Future directions: Dynamic PE (updating graph structure during training), local PE for feature subsets, and adaptive PE jointly optimized with attention weights are promising research avenues.

vs. FT-Transformer (Gorishniy et al. 2021): FT-Transformer creates learnable embeddings per feature but uses no PE. Tab-PET improves its classification rank from 4.44 to 2.44 by adding only PE concatenation, demonstrating that PE is a critical missing component in FT-Transformer.
vs. SAINT (Somepalli et al. 2021): SAINT employs dual row-wise and column-wise attention and explicitly claims that PE is useless for tabular data. Tab-PET directly applies PE on top of SAINT and achieves significant gains, directly refuting SAINT's assertion.
vs. PE in Graph Transformers (Dwivedi & Bresson 2020; Ito et al. 2025): Tab-PET borrows the Laplacian eigenvector PE idea from graph Transformers but innovatively applies it to tabular data that lacks explicit graph structure—first estimating a graph and then extracting PE, effectively creating structural priors from scratch.
vs.
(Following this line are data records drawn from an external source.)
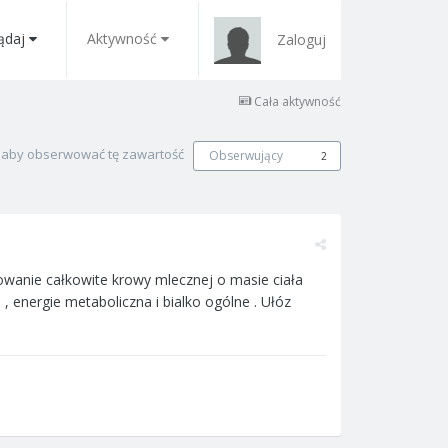
ądaj
Aktywność
Zaloguj
Cała aktywność
, aby obserwować tę zawartość
Obserwujący
2
owanie całkowite krowy mlecznej o masie ciała
 energie metaboliczna i bialko ogólne . Ułóz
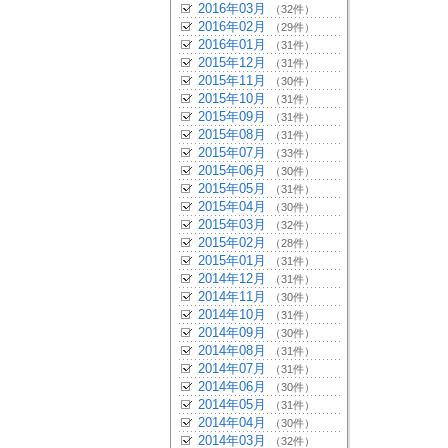
2016年03月
（32件）
2016年02月
（29件）
2016年01月
（31件）
2015年12月
（31件）
2015年11月
（30件）
2015年10月
（31件）
2015年09月
（31件）
2015年08月
（31件）
2015年07月
（33件）
2015年06月
（30件）
2015年05月
（31件）
2015年04月
（30件）
2015年03月
（32件）
2015年02月
（28件）
2015年01月
（31件）
2014年12月
（31件）
2014年11月
（30件）
2014年10月
（31件）
2014年09月
（30件）
2014年08月
（31件）
2014年07月
（31件）
2014年06月
（30件）
2014年05月
（31件）
2014年04月
（30件）
2014年03月
（32件）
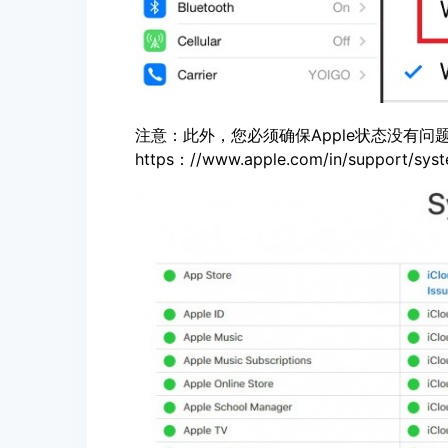
注意：此外，您必须确保Apple状态没有问
https：//www.apple.com/in/support/syst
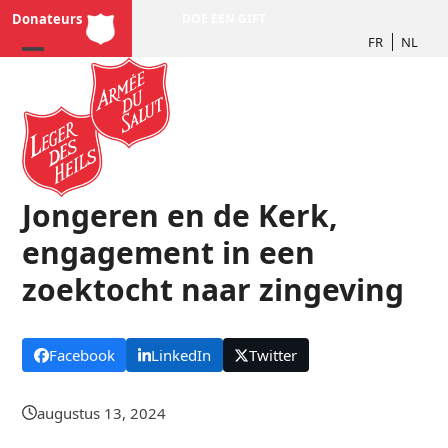
Skip
Donateurs
DOE EEN GIFT
to
FR
NL
content
Jongeren en de Kerk,
engagement in een
zoektocht naar zingeving
Facebook
LinkedIn
Twitter
augustus 13, 2024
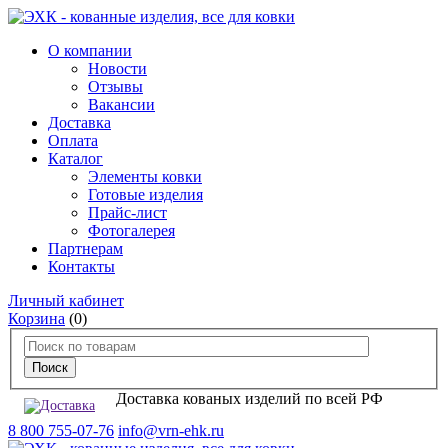
О компании
Новости
Отзывы
Вакансии
Доставка
Оплата
Каталог
Элементы ковки
Готовые изделия
Прайс-лист
Фотогалерея
Партнерам
Контакты
Личный кабинет
Корзина
(0)
Доставка кованых изделий по всей РФ
8 800 755-07-76
info@vrn-ehk.ru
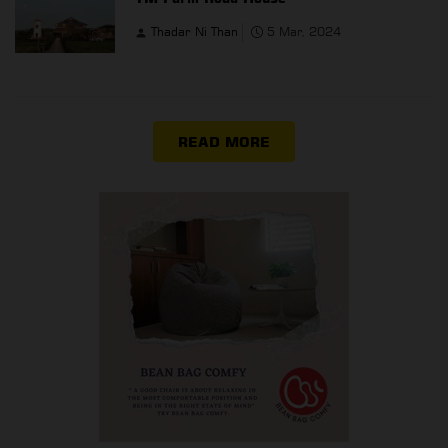
Thadar Ni Than
5 Mar, 2024
READ MORE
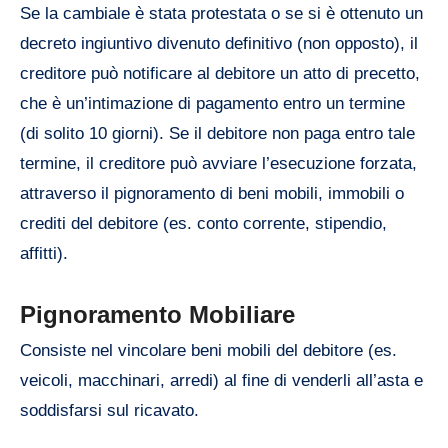
Se la cambiale è stata protestata o se si è ottenuto un
decreto ingiuntivo divenuto definitivo (non opposto), il
creditore può notificare al debitore un atto di precetto,
che è un’intimazione di pagamento entro un termine
(di solito 10 giorni). Se il debitore non paga entro tale
termine, il creditore può avviare l’esecuzione forzata,
attraverso il pignoramento di beni mobili, immobili o
crediti del debitore (es. conto corrente, stipendio,
affitti).
Pignoramento Mobiliare
Consiste nel vincolare beni mobili del debitore (es.
veicoli, macchinari, arredi) al fine di venderli all’asta e
soddisfarsi sul ricavato.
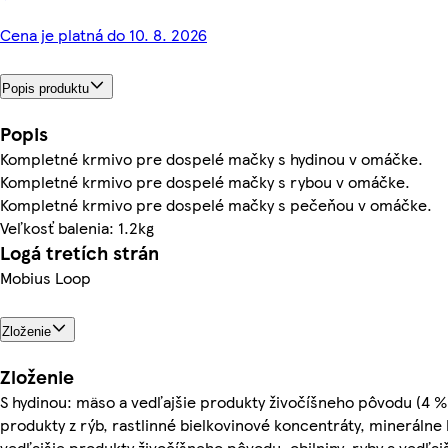
Cena je platná do 10. 8. 2026
Popis produktu
Popis
Kompletné krmivo pre dospelé mačky s hydinou v omáčke.
Kompletné krmivo pre dospelé mačky s rybou v omáčke.
Kompletné krmivo pre dospelé mačky s pečeňou v omáčke.
Veľkosť balenia: 1.2kg
Logá tretích strán
Mobius Loop
Zloženie
Zloženie
S hydinou: mäso a vedľajšie produkty živočíšneho pôvodu (4 % h
produkty z rýb, rastlinné bielkovinové koncentráty, minerálne 
vedľajšie produkty živočíšneho pôvodu, obilniny, ryby a vedľajš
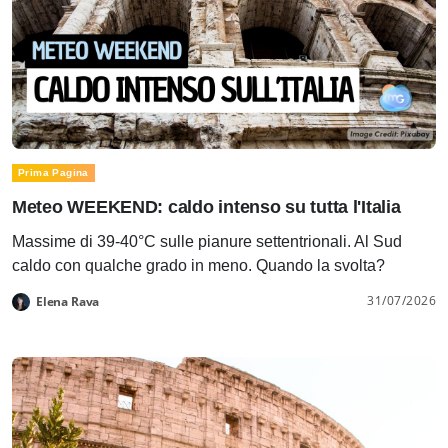
Prima Pagina
Meteo WEEKEND: caldo intenso su tutta l'Italia
Massime di 39-40°C sulle pianure settentrionali. Al Sud
caldo con qualche grado in meno. Quando la svolta?
31/07/2026
Elena Rava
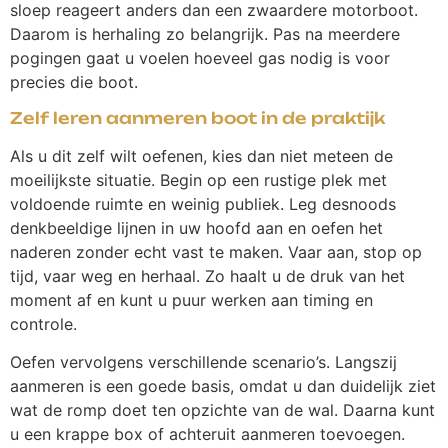
sloep reageert anders dan een zwaardere motorboot.
Daarom is herhaling zo belangrijk. Pas na meerdere
pogingen gaat u voelen hoeveel gas nodig is voor
precies die boot.
Zelf leren aanmeren boot in de praktijk
Als u dit zelf wilt oefenen, kies dan niet meteen de
moeilijkste situatie. Begin op een rustige plek met
voldoende ruimte en weinig publiek. Leg desnoods
denkbeeldige lijnen in uw hoofd aan en oefen het
naderen zonder echt vast te maken. Vaar aan, stop op
tijd, vaar weg en herhaal. Zo haalt u de druk van het
moment af en kunt u puur werken aan timing en
controle.
Oefen vervolgens verschillende scenario’s. Langszij
aanmeren is een goede basis, omdat u dan duidelijk ziet
wat de romp doet ten opzichte van de wal. Daarna kunt
u een krappe box of achteruit aanmeren toevoegen.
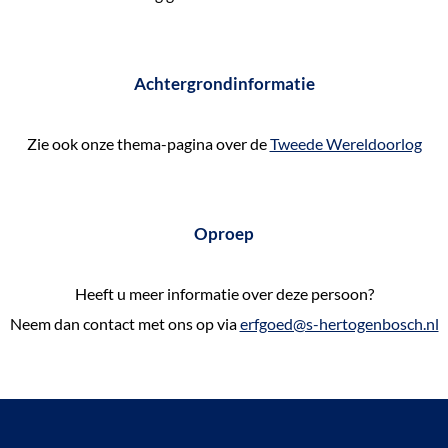
Achtergrondinformatie
Zie ook onze thema-pagina over de
Tweede Wereldoorlog
Oproep
Heeft u meer informatie over deze persoon?
Neem dan contact met ons op via
erfgoed@s-hertogenbosch.nl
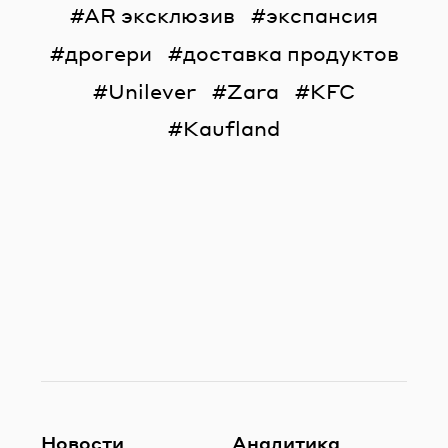
AR эксклюзив
экспансия
дрогери
доставка продуктов
Unilever
Zara
KFC
Kaufland
Новости
Аналитика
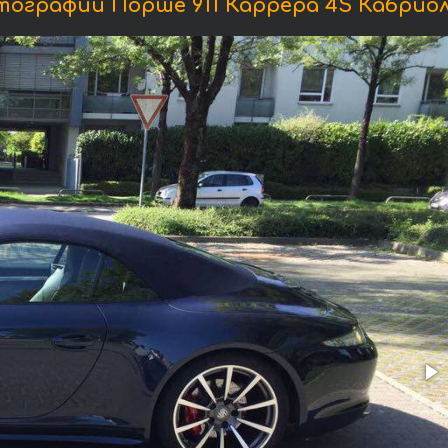
ографии Порше 911 Каррера 4S Кабрио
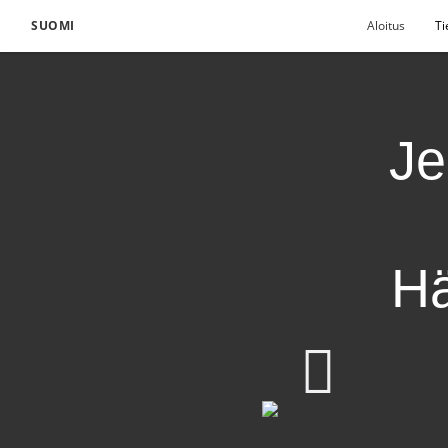
SUOMI
Aloitus
Ti
Je
Hä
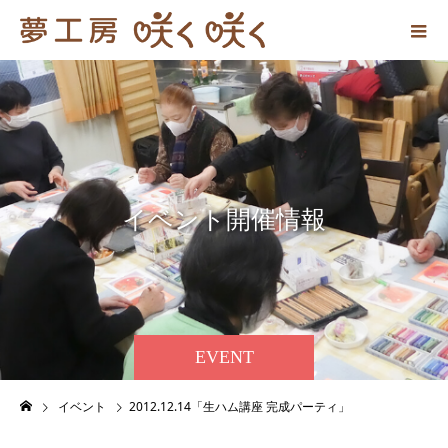
イ
ベ
ン
ト
開
催
情
報
EVENT
イベント
2012.12.14「生ハム講座 完成パーティ」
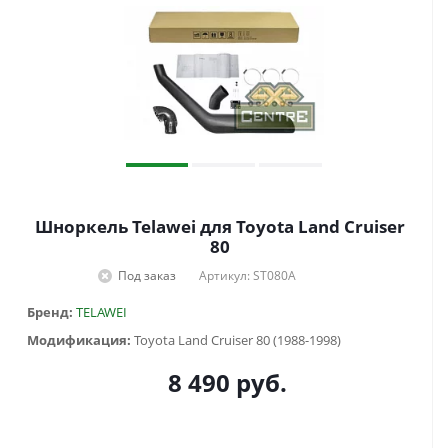
Шноркель Telawei для Toyota Land Cruiser
80
Под заказ
Артикул: ST080A
Бренд:
TELAWEI
Модификация:
Toyota Land Cruiser 80 (1988-1998)
8 490
руб.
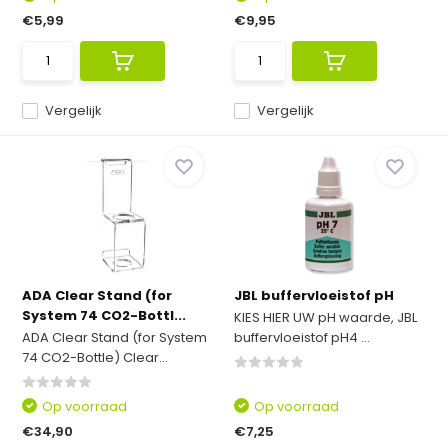
€5,99
€9,95
Vergelijk
Vergelijk
ADA Clear Stand (for
JBL buffervloeistof pH
System 74 CO2-Bottl...
KIES HIER UW pH waarde, JBL
ADA Clear Stand (for System
buffervloeistof pH4 ...
74 CO2-Bottle) Clear...
Op voorraad
Op voorraad
€34,90
€7,25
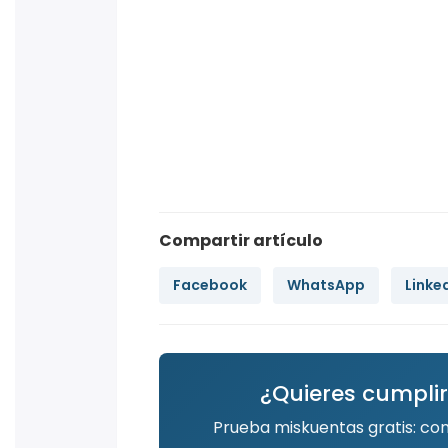
Compartir artículo
Facebook
WhatsApp
Linke
¿Quieres cumplir
Prueba miskuentas gratis: co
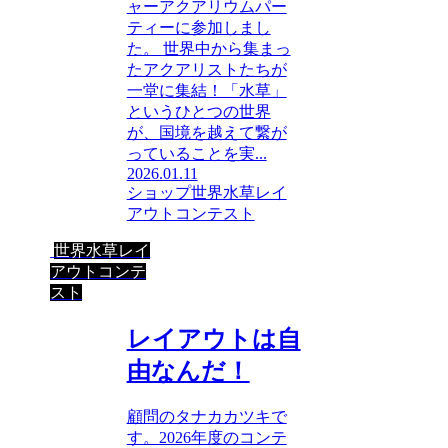
ャーアクアリウムパー
ティーに参加しまし
た。 世界中から集まっ
たアクアリストたちが
一堂に集結！「水草」
というひとつの世界
が、国境を越えて繋が
っていることを実...
2026.01.11
ショップ
世界水草レイ
アウトコンテスト
世界水草レイ
アウトコンテ
スト
レイアウトは自
由なんだ！
顧問のタナカカツキで
す。2026年度のコンテ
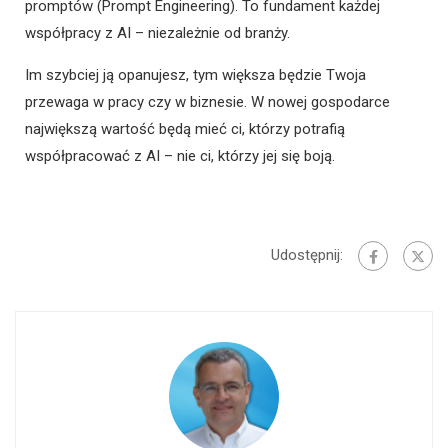
promptów (Prompt Engineering). To fundament każdej
współpracy z AI – niezależnie od branży.
Im szybciej ją opanujesz, tym większa będzie Twoja
przewaga w pracy czy w biznesie. W nowej gospodarce
największą wartość będą mieć ci, którzy potrafią
współpracować z AI – nie ci, którzy jej się boją.
Udostępnij:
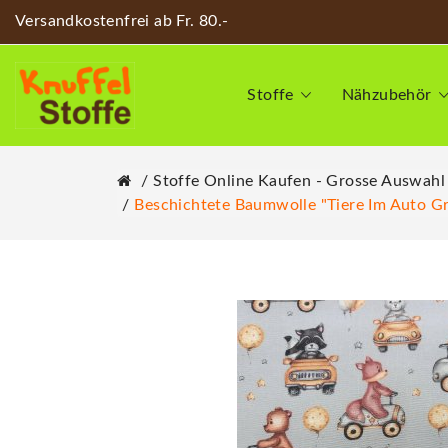
Versandkostenfrei ab Fr. 80.-
Stoffe
Nähzubehör
Stoffe Online Kaufen - Grosse Auswahl
Beschichtete Baumwolle "Tiere Im Auto G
GBDTs (XGBoost, CatBoost): Tab-PET enables Transformers to surpass GBDTs in average ranking over 50 datasets for the first time, representing a milestone result in tabular deep learning.

Rating¶

Novelty: ⭐⭐⭐⭐ Challenges the widely held belief that PE is unnecessary for tabular data; the effective rank theoretical analysis offers an elegant new perspective; however, Laplacian-based PE has precedent in the graph domain.
Experimental Thoroughness: ⭐⭐⭐⭐⭐ Covers 50 datasets, 3 Transformer architectures, 5 graph estimation methods, synthetic and real-world experiments, ablation studies, and statistical significance tests.
Writing Quality: ⭐⭐⭐⭐ Theory and experiments are presented clearly; the framework diagram in Figure 1 is intuitive; however, some theorem assumptions are relatively strong.
Value: ⭐⭐⭐⭐ Provides a plug-and-play augmentation scheme with near-zero additional computational cost, offering direct practical utility to tabular Transformer practitioners.